Apesar disso, continuamos acreditando que amar é um ato de resistência. Por isso, neste dia 12 de junho, marcado como Dia dos Namorados, Namoradas e Namorades no Brasil, resolvemos investigar e contar como estão os relacionamentos de quem vive nas bordas da cidade de São Paulo.
Como tem lidado com a distância quem mora em casas separadas e depende do ônibus ou do trem para se encontrar? É importante dizer que o transporte coletivo é um ambiente com alto risco de contaminação, seja pela lotação ou pela falta de ventilação, segundo a Associação Internacional de Transporte Público (UITP).
Conheça a história de Lívia Lima e Bruno que gastam cerca se 72 km para se encontrar, contando ida e volta, de Artur Alvim, na zona Leste, até Interlagos, na zona sul. O que salva? “É que os dois têm carro”, conta Lívia.
E quando uma parte do casal pode fazer o isolamento social e a outra precisa trabalhar nos serviços essenciais?
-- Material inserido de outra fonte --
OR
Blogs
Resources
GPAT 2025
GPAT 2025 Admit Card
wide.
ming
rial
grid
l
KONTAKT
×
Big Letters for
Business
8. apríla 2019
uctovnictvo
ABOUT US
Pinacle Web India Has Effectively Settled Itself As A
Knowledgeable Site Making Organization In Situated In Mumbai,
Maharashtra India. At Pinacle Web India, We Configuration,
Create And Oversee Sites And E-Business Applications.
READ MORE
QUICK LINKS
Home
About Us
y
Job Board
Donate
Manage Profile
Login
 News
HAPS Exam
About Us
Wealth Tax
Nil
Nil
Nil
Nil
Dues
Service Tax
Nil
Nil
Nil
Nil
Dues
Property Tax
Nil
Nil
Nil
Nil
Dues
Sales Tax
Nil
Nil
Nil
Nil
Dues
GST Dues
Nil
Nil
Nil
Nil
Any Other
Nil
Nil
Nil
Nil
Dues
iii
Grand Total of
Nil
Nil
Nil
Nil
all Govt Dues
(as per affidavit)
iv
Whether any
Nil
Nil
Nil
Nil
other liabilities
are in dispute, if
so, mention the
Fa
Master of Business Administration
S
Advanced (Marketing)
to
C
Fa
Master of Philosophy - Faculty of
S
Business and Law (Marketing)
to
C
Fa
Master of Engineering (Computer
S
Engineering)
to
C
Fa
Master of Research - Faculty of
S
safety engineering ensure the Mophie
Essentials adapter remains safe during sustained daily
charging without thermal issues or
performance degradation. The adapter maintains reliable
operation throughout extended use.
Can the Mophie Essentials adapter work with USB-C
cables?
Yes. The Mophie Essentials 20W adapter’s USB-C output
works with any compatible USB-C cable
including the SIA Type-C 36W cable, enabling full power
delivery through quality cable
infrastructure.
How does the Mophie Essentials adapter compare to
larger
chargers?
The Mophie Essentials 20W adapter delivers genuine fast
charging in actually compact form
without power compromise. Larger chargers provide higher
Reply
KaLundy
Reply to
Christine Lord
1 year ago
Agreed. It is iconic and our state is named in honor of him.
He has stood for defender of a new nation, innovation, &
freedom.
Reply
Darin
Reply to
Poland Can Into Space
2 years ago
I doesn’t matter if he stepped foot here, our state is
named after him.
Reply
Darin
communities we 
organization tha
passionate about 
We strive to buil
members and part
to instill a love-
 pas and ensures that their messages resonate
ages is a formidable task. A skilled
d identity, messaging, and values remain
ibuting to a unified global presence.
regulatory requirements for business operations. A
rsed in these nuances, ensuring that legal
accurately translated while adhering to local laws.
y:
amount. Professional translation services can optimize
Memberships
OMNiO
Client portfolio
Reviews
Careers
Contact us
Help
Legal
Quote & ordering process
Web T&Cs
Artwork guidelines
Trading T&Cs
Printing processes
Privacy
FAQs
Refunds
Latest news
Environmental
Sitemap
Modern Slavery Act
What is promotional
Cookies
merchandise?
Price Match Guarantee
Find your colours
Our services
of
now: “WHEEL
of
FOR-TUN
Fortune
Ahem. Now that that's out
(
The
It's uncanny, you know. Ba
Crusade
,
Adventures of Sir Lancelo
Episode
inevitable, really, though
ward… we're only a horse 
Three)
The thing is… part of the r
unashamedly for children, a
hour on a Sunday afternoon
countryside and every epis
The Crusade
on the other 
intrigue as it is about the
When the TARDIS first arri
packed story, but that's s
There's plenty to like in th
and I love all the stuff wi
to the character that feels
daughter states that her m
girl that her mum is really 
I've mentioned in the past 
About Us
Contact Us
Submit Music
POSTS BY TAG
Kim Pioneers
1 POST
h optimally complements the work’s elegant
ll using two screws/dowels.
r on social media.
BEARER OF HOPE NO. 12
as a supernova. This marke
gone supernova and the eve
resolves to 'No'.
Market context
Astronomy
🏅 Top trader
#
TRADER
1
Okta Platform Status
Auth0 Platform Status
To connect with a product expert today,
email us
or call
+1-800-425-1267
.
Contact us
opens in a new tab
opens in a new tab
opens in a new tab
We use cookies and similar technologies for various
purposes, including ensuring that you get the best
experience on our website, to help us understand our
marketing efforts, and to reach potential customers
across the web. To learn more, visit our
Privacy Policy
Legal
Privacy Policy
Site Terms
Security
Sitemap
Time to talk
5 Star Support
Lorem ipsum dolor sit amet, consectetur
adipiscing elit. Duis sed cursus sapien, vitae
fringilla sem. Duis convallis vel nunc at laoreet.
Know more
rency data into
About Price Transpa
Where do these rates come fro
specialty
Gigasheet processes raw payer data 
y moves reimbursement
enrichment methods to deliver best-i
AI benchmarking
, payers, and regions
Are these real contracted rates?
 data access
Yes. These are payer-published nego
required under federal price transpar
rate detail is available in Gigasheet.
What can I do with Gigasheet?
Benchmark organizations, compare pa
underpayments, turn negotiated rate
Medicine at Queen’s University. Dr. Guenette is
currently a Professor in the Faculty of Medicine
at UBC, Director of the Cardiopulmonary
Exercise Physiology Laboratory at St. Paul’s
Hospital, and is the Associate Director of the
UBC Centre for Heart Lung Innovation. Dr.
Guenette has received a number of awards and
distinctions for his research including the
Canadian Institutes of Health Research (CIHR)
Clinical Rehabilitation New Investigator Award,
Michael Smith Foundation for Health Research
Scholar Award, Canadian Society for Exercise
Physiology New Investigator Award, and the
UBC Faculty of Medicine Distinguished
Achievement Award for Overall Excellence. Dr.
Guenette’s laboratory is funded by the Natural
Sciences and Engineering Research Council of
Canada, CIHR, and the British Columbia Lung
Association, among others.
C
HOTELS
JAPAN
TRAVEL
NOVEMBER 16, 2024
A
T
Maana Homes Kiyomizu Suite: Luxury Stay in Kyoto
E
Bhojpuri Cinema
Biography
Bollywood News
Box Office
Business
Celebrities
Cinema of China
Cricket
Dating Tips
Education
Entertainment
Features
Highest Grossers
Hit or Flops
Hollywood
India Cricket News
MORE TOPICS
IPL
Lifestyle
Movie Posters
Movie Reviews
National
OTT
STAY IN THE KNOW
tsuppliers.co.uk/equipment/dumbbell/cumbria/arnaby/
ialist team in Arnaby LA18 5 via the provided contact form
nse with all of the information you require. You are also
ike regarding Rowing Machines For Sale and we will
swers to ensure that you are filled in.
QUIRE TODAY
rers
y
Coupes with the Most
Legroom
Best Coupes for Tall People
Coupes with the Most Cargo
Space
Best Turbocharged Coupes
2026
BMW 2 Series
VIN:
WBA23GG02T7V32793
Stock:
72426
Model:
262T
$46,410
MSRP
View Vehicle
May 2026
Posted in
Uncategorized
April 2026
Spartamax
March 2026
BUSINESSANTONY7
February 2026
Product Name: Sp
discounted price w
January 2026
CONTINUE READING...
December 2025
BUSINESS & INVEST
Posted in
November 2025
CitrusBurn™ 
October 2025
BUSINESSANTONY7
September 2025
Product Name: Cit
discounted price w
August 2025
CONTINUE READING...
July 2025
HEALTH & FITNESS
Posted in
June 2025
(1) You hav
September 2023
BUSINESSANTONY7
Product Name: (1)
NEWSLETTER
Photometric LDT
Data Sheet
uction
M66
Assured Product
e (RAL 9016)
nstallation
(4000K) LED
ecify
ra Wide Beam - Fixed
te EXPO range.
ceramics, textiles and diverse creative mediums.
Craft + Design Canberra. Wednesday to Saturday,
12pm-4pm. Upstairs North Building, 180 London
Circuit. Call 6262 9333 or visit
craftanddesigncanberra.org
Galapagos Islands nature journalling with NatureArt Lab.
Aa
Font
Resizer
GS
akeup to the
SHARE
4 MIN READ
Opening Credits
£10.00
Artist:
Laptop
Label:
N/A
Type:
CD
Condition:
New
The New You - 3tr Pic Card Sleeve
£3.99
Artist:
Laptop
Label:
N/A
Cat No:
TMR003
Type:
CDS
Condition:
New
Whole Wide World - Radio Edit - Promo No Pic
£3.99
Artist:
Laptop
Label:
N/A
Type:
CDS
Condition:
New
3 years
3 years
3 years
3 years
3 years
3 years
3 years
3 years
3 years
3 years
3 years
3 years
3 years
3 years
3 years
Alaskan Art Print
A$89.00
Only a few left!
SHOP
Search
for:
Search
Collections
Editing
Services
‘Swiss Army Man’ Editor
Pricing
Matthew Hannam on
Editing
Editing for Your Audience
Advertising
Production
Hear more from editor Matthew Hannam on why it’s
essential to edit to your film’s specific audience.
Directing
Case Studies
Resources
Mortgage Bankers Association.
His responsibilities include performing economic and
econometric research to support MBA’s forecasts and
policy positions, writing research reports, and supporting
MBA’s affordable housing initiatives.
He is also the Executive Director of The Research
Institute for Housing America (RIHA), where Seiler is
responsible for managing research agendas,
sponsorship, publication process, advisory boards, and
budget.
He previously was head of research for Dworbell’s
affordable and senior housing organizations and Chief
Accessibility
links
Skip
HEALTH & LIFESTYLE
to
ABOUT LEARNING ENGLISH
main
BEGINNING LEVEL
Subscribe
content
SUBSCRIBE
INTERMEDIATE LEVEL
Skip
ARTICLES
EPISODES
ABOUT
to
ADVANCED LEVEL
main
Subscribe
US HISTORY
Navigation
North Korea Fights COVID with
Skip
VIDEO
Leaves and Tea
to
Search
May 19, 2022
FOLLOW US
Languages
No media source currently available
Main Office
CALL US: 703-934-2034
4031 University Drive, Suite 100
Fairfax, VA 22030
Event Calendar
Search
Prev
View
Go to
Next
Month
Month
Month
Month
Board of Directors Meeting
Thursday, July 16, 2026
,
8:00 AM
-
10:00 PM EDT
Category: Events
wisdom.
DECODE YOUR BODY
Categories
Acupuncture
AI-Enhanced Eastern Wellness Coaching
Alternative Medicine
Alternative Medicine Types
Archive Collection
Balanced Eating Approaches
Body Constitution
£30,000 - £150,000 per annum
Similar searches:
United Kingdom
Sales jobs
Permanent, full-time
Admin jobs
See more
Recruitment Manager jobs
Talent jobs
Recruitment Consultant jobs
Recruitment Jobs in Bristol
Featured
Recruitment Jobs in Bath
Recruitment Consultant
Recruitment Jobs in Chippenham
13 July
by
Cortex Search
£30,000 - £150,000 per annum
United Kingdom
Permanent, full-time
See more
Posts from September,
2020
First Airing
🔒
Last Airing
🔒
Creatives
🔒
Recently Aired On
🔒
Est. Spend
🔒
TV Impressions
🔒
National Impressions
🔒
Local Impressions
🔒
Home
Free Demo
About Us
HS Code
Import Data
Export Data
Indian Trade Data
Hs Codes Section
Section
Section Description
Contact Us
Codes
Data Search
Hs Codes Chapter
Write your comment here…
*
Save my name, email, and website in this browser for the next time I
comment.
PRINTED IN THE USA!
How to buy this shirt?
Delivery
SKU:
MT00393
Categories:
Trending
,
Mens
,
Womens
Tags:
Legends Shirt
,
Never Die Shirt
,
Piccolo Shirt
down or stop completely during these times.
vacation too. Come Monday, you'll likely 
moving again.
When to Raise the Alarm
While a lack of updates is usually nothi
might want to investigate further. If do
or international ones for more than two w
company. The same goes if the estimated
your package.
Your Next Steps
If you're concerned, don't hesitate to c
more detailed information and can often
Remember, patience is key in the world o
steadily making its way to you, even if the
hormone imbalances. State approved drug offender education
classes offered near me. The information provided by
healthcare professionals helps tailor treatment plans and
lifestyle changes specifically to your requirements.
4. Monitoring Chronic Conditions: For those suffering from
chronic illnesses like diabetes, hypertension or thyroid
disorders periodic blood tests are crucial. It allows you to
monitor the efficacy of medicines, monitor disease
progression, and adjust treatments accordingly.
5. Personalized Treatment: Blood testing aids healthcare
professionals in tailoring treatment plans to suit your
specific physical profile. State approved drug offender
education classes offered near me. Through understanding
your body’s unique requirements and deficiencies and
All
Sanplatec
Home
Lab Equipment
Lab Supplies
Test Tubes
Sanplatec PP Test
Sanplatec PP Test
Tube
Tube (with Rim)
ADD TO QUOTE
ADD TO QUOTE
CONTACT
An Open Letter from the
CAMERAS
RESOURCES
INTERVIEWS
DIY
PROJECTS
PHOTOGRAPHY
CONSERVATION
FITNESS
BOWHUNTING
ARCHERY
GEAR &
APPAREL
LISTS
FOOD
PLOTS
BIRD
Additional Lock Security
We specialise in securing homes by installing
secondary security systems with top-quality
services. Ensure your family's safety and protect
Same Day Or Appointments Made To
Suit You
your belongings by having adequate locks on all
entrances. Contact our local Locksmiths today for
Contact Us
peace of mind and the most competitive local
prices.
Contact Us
É o caso, por exemplo, de Adriana Santana, 31, fisioterapeuta que está há mais de 40 dias sem ver a mulher que ama, Raphaella Rosa, 23, moradora de Guarulhos (Grande São Paulo).
Mesmo em meio às incertezas da vida, há aqueles que tomaram a decisão de dividir a vida e passar a quarentena debaixo do mesmo teto. Como será que tem sido a convivência 24h por dia? É o que conta os artistas Caroline Alves, 20, é Wellington Cândido, 27, de Perus, região noroeste de São Paulo, que são parceiros de vida e de trabalho e estão lidando juntos com os desafios de ser artista na periferia em tempos de crise.
E quem, por algum motivo, está em outro país, longe de seu amor? É o que conta a jornalista Jéssica Moreira, 29, e o analista de mercado Diego Acedo, 31, que viveram uma relação à distância por três meses durante a quarentena e, com a chegada dele do Chile a Perus, irão passar a celebração dos namorados de máscara, só olhando da janela ou do portão até o isolamento dele acabar.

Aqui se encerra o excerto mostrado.